Your task is to transcribe all the entries exactly, excluding pictures.

* **MATERIALS PROVIDED**:
* * *
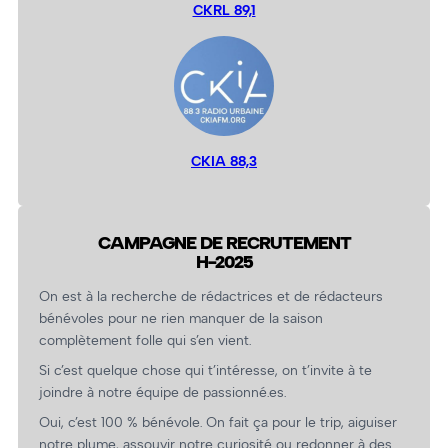
CKRL 89,1
CKIA 88,3
CAMPAGNE DE RECRUTEMENT
H-2025
On est à la recherche de rédactrices et de rédacteurs
bénévoles pour ne rien manquer de la saison
complètement folle qui s’en vient.
Si c’est quelque chose qui t’intéresse, on t’invite à te
joindre à notre équipe de passionné.es.
Oui, c’est 100 % bénévole. On fait ça pour le trip, aiguiser
notre plume, assouvir notre curiosité ou redonner à des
* * *
* **WRITTEN ANSWER**:
CKRL 89,1
CKIA 88,3
CAMPAGNE DE RECRUTEMENT
H-2025
On est à la recherche de rédactrices et de rédacteurs
bénévoles pour ne rien manquer de la saison
complètement folle qui s’en vient.
Si c’est quelque chose qui t’intéresse, on t’invite à te
joindre à notre équipe de passionné.es.
Oui, c’est 100 % bénévole. On fait ça pour le trip, aiguiser
notre plume, assouvir notre curiosité ou redonner à des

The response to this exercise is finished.